Ese movimiento que Alberto imprime a su obra y que logra traspasar los límites del marco, lo lleva Dácil a la imagen cinematográfica, con elementos que hace volar sobre la escena, como homenaje del cine a la pintura de Alberto o viceversa. Un remolino que activa el olfato, el gusto, el tacto… Todos lo sentidos se despiertan al contemplar las secuencias de la presencia de Alberto, y también su ausencia, en ese dramático corte que se produce en el rodaje al fallecer el protagonista. Un hecho que golpea al espectador que desconoce la historia, como un tañido grave y profundo. El último arquero cae en medio de la película.
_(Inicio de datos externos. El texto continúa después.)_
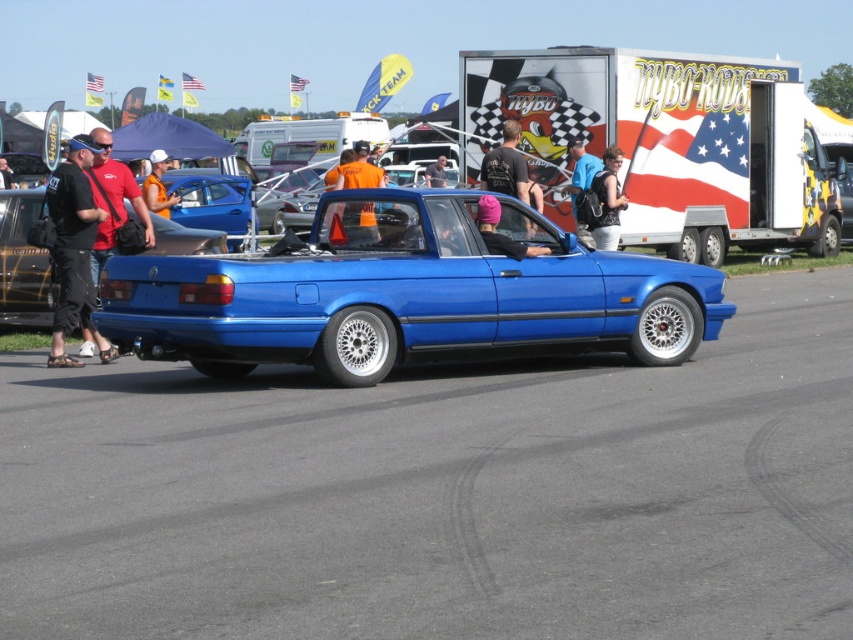 Is black t-shirt at center bigger than matte black jacket at center?

Indeed, black t-shirt at center has a larger size compared to matte black jacket at center.

In order to click on black t-shirt at center in this screenshot , I will do `click(506, 164)`.

Who is lower down, blue fabric backpack at center or matte orange shirt at center?

Positioned lower is blue fabric backpack at center.

Does blue fabric backpack at center have a lesser height compared to matte orange shirt at center?

Yes.

Measure the distance between blue fabric backpack at center and camera.

blue fabric backpack at center and camera are 13.42 meters apart.

This screenshot has height=640, width=853. In order to click on blue fabric backpack at center in this screenshot , I will do `click(581, 184)`.

Is matte blue car at center to the right of pink fabric headband at center from the viewer's perspective?

No, matte blue car at center is not to the right of pink fabric headband at center.

Does matte blue car at center appear on the left side of pink fabric headband at center?

Indeed, matte blue car at center is positioned on the left side of pink fabric headband at center.

Locate an element on the screen. This screenshot has width=853, height=640. matte blue car at center is located at coordinates (212, 202). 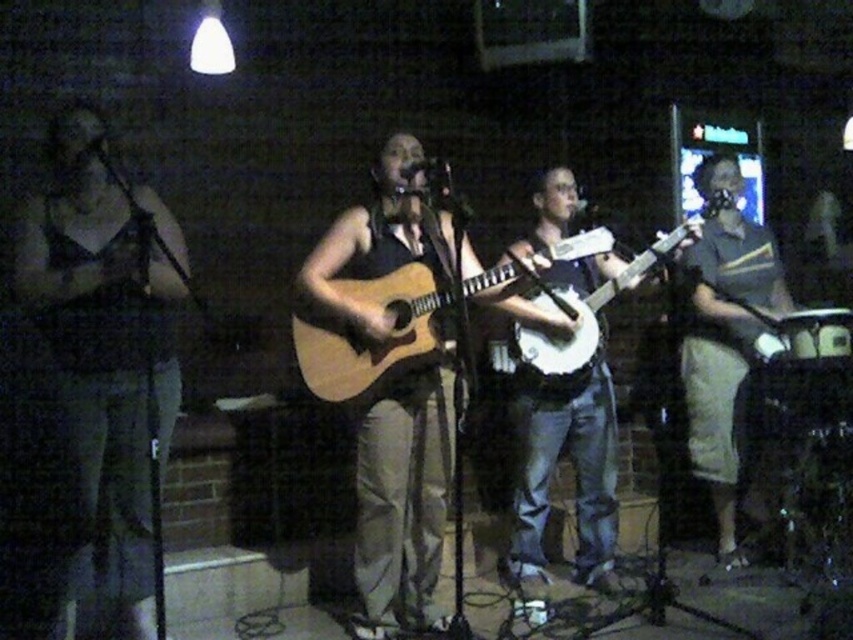 Who is lower down, matte black tank top at left or light brown acoustic guitar at center?

matte black tank top at left

Does matte black tank top at left have a greater width compared to light brown acoustic guitar at center?

In fact, matte black tank top at left might be narrower than light brown acoustic guitar at center.

Find the location of a particular element. matte black tank top at left is located at coordinates (106, 356).

Which is more to the right, beige fabric skirt at right or light brown acoustic guitar at center?

beige fabric skirt at right is more to the right.

Does beige fabric skirt at right come in front of light brown acoustic guitar at center?

No.

Describe the element at coordinates (724, 336) in the screenshot. I see `beige fabric skirt at right` at that location.

Locate an element on the screen. This screenshot has height=640, width=853. beige fabric skirt at right is located at coordinates (724, 336).

Does matte black banjo at center have a larger size compared to beige fabric skirt at right?

Actually, matte black banjo at center might be smaller than beige fabric skirt at right.

Does point (521, 513) lie in front of point (776, 314)?

Yes, it is in front of point (776, 314).

Image resolution: width=853 pixels, height=640 pixels. I want to click on matte black banjo at center, so click(573, 470). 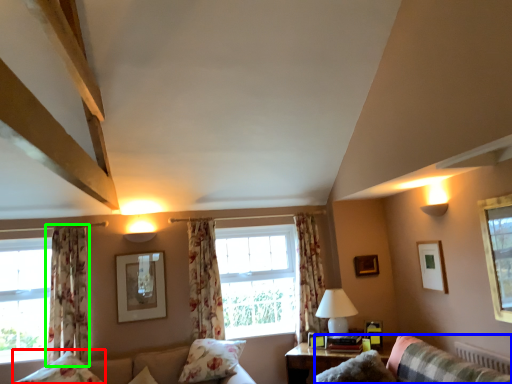 Question: Considering the real-world distances, which object is closest to pillow (highlighted by a red box)? couch (highlighted by a blue box) or curtain (highlighted by a green box).

Choices:
 (A) couch
 (B) curtain

Answer: (B) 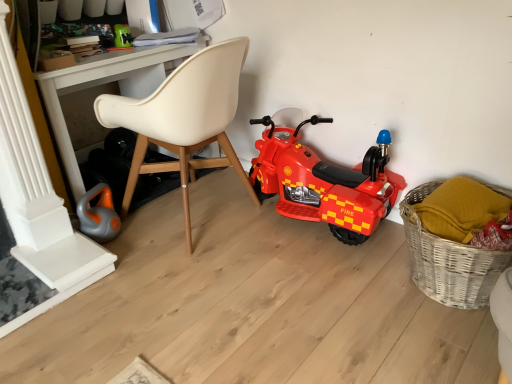 The image size is (512, 384). In order to click on free spot to the right of orange rubber toy at lower left, positioned as the second toy in top-to-bottom order in this screenshot , I will do click(x=147, y=233). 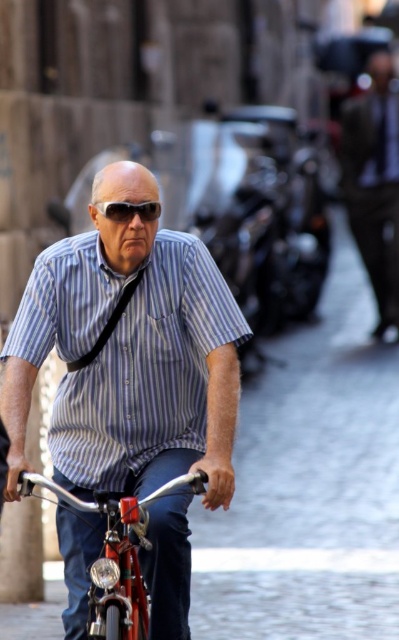 Question: Which of the following is the closest to the observer?

Choices:
 (A) (169, 260)
 (B) (154, 204)

Answer: (B)

Question: Can you confirm if shiny metallic bicycle at center is wider than matte black sunglasses at center?

Choices:
 (A) yes
 (B) no

Answer: (A)

Question: Which point is farther from the camera taking this photo?

Choices:
 (A) (148, 202)
 (B) (53, 483)
 (C) (59, 312)
 (D) (367, 99)

Answer: (D)

Question: Which object is the farthest from the blue striped shirt at center?

Choices:
 (A) dark brown leather jacket at upper right
 (B) matte black sunglasses at center
 (C) shiny metallic bicycle at center

Answer: (A)

Question: Does blue striped shirt at center have a greater width compared to matte black sunglasses at center?

Choices:
 (A) yes
 (B) no

Answer: (A)

Question: Is blue striped shirt at center bigger than shiny metallic bicycle at center?

Choices:
 (A) no
 (B) yes

Answer: (B) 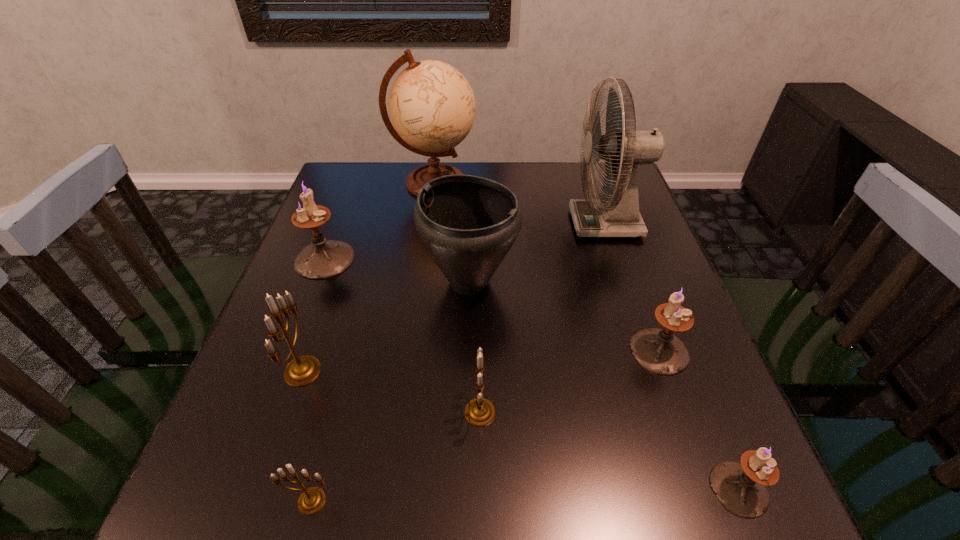 Image resolution: width=960 pixels, height=540 pixels. I want to click on globe, so click(x=432, y=107).

Where is `fan`? The width and height of the screenshot is (960, 540). fan is located at coordinates (619, 216).

At what (x,y) coordinates should I click in order to perform the action: click on urn. Please return your answer as a coordinate pair (x, y). Image resolution: width=960 pixels, height=540 pixels. Looking at the image, I should click on (468, 224).

Where is `the farthest purple candle holder`? the farthest purple candle holder is located at coordinates (324, 258).

This screenshot has width=960, height=540. In order to click on the biggest purple candle holder in this screenshot , I will do `click(324, 258)`.

Image resolution: width=960 pixels, height=540 pixels. Identify the location of the biggest gold candelabrum. (303, 370).

Identify the location of the second smallest purple candle holder. This screenshot has height=540, width=960. (659, 351).

Identify the location of the rightmost gold candelabrum. This screenshot has width=960, height=540. (479, 412).

Where is `the second smallest gold candelabrum`? Image resolution: width=960 pixels, height=540 pixels. the second smallest gold candelabrum is located at coordinates (479, 412).

The width and height of the screenshot is (960, 540). Identify the location of the nearest gold candelabrum. [x=312, y=499]. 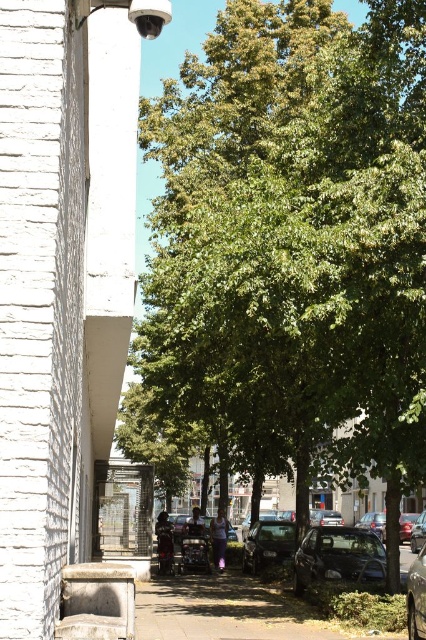 Question: Which object is the farthest from the metallic silver car at center?

Choices:
 (A) shiny black sedan at center
 (B) green leafy tree at center
 (C) brown concrete sidewalk at center

Answer: (A)

Question: Which point appears farthest from the camera in this image?

Choices:
 (A) (271, 611)
 (B) (232, 550)
 (C) (275, 108)

Answer: (B)

Question: Can you confirm if metallic silver car at center is thinner than shiny black sedan at center?

Choices:
 (A) yes
 (B) no

Answer: (A)

Question: Can you confirm if brown concrete sidewalk at center is bigger than metallic silver car at center?

Choices:
 (A) no
 (B) yes

Answer: (B)

Question: Can you confirm if green leafy tree at center is positioned to the left of shiny black sedan at center?

Choices:
 (A) no
 (B) yes

Answer: (B)

Question: Among these points, which one is nearest to the camera?

Choices:
 (A) (324, 534)
 (B) (232, 532)

Answer: (A) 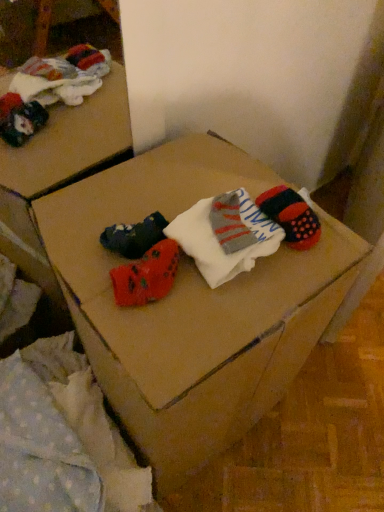 The image size is (384, 512). What are the coordinates of `free space to the left of white soft socks at center` in the screenshot? It's located at (109, 225).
Hasta ese momento pudimos conocer cómo fue la vida cultural en una época oscura; cómo se logró la felicidad con el arte y la música, en torno a un tablero de ajedrez donde los peones eran en arqueros, y el juego era un compromiso de amor. La película forma parte de una partida de ajedrez, donde las piezas de entrada son los personajes vivos que comienzan a dar forma a un discurso, expresado con un rico fondo documental familiar.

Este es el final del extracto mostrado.